Hi 2013, this is 1995 calling. When your new shiny toys have the portability and performance and flexibility that we had nearly two decades ago, and developers can write software using them with a reasonable expectation that it will still be working in 5 or 10 years (or even 1 or 2 years) without needing constant maintenance, then you get a vote. Until then, we'll keep our "stupid" ideas, because they've been helping us get useful work done since before you were born. Kthxbye.

Comment Re:Already considering uninstalling firefox (Score 3, Insightful) 362

Anyway, generally warning people before loading any java applet: "This plugin is insecure" is great.

No, warning people before loading an insecure plugin that it is insecure is great. Warning people that a newly updated plugin with no known vulnerabilities is insecure confuses them and teaches them that your security messages are worthless and they should just click yes.

I don't think anyone is claiming that Java is some paragon of Internet virtue that should be trusted without question, or that blocking plugins from unknown sites until the user OKs them is necessarily a bad idea. However, crying wolf and creating obscure UIs and turning everyday software into nuisanceware isn't a good response.

Comment Uses of Java applets (Score 4, Informative) 362

Must we have this troll comment every time someone mentions Java applets?

Java applets are commonly used, as they have been for many years. According to this Chromium blog post from September 2013, 8.9% of Chrome users had launched something using the Java plugin in the past month.

Among the common uses that get mentioned every time this discussion comes up are: public access to banking and government systems in various countries, games, user interfaces for devices (scientific equipment, network infrastructure, all kinds of examples), access to local hardware devices that aren't yet available via newer technologies, some popular teleconferencing and VPN software, and little demo graphics written by academics to go on their web sites a decade ago that are still just as relevant today.
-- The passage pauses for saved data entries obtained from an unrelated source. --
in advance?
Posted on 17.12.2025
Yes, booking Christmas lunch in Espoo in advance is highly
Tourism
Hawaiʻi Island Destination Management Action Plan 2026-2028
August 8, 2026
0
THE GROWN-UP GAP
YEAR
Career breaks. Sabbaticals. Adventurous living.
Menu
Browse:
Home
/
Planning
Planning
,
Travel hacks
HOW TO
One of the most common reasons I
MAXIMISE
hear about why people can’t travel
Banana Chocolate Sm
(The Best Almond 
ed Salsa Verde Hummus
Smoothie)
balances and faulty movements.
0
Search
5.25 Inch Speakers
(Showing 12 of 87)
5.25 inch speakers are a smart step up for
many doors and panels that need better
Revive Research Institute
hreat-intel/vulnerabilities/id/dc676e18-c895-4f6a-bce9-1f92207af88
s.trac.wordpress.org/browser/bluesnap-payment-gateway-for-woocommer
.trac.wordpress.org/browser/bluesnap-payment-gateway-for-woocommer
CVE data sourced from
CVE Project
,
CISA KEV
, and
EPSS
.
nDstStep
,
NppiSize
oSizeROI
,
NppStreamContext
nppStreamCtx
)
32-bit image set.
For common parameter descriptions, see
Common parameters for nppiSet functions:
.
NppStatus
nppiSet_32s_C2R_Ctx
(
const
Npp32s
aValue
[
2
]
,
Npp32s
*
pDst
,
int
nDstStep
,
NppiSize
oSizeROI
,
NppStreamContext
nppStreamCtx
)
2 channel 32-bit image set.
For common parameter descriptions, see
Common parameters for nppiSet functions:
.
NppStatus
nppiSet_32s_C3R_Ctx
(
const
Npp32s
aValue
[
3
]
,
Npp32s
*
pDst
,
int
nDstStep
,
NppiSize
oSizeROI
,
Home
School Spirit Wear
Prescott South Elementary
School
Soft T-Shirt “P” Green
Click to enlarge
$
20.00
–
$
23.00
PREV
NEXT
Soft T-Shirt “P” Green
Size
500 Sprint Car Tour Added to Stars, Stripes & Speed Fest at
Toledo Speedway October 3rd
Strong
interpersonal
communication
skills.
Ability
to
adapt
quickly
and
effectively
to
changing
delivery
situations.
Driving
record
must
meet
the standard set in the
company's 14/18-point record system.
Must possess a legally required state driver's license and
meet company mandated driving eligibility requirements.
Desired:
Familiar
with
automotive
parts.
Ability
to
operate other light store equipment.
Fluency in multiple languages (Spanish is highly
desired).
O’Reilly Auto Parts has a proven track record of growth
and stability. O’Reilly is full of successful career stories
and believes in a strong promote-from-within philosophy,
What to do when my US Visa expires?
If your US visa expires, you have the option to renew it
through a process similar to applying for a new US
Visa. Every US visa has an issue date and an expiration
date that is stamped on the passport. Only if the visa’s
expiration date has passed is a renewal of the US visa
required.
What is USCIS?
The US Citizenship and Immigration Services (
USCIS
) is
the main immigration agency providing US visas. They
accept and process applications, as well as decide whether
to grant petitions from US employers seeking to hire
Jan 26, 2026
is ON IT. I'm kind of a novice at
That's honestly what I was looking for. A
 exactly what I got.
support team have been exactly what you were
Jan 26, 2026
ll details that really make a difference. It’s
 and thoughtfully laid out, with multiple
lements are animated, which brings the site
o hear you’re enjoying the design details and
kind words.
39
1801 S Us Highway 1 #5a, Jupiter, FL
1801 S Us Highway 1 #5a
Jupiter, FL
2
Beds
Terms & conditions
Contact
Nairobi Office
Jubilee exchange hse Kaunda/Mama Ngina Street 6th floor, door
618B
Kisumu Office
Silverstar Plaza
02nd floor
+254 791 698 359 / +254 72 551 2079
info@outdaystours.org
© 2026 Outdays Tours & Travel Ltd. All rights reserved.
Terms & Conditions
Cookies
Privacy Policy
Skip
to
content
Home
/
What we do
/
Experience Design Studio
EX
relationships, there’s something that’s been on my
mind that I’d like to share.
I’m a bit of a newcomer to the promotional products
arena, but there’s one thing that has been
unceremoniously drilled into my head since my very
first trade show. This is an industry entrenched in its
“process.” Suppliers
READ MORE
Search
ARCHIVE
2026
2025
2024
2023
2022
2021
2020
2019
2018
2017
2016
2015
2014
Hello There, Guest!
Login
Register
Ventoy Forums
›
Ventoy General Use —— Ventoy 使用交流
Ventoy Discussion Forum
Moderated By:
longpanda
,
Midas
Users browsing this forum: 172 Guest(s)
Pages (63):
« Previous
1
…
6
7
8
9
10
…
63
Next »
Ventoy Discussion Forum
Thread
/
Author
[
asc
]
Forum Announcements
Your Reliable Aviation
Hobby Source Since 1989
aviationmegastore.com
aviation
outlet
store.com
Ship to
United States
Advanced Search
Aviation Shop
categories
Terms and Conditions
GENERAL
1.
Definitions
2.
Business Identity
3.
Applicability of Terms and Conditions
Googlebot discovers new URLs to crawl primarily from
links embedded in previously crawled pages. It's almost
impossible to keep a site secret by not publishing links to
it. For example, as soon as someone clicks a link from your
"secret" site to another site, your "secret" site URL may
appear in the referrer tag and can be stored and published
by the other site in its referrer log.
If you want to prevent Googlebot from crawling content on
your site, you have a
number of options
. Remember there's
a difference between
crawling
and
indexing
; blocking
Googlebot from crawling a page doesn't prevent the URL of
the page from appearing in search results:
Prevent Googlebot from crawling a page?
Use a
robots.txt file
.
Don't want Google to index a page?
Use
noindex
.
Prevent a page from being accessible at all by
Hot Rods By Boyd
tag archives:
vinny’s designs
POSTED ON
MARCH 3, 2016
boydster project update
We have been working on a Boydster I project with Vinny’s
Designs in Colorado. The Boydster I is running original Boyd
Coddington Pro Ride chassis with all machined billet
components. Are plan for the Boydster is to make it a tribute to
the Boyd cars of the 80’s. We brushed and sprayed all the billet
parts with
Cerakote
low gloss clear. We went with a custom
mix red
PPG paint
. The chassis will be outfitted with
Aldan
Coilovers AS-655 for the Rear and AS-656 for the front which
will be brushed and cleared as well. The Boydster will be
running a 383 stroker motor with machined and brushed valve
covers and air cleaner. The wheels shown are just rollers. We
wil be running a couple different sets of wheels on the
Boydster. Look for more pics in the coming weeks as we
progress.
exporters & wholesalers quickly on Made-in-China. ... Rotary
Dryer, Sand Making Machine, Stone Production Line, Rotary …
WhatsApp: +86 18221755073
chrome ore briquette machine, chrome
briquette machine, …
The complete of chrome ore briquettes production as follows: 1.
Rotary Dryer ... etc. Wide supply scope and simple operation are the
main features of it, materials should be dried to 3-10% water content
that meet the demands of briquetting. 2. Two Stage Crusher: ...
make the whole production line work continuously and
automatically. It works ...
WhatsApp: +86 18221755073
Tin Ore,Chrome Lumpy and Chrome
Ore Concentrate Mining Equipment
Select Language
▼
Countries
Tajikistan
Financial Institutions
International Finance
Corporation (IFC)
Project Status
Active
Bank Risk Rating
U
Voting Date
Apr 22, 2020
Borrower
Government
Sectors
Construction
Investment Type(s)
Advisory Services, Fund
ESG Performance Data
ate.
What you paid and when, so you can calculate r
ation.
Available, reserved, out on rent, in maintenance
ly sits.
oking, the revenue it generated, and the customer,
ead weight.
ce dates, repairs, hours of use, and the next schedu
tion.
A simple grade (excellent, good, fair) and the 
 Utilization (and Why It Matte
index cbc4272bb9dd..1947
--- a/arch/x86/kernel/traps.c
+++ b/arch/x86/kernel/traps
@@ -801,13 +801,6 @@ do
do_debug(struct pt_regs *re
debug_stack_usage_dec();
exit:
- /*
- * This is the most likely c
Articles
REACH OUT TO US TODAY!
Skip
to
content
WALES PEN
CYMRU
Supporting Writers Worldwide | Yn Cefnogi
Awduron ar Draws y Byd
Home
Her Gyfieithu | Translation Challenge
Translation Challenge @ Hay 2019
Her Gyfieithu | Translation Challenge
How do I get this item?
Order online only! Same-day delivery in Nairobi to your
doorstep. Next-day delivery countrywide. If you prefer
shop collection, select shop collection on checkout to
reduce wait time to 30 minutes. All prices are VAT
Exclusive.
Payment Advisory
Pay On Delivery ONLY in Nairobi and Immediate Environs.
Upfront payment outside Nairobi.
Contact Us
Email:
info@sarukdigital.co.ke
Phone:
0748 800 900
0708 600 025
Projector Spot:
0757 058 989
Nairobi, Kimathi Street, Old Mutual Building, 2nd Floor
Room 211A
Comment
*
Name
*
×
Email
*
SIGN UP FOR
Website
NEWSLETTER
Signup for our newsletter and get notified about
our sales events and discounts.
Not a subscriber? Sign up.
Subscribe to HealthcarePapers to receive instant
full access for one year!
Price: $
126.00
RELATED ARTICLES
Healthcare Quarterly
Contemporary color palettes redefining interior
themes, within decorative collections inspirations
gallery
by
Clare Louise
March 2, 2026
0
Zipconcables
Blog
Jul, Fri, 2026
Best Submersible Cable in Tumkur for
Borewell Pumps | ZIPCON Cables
In other words, just because you don't use Java applets yourself or know when they're still useful, don't assume everyone else is in the same situation.

Comment Re:Boring article - we already know the science (Score 1) 401

You can oversimplify a situation to make the evidence mean whatever you want. A guitarist will talk about "muscle memory" and how their hands just do what they need to do. That doesn't mean they lack free will when playing a guitar solo. Our brains are complex, and behaviours become instinctive and responsive over time in order to react quickly; free will can then override the instinctive decision. For example, when driving your car you might find yourself braking because you've seen something out of the corner of your eye, you then decide that the car in the side road isn't about to pull out on you, so you make a conscious decision to put your foot on the gas. It doesn't mean you lack free will, it means you've trained your instincts to respond before higher reasoning kicks in, but your higher reasoning can still override that response - and it was your decision to train yourself that gave you the instinct in the first place.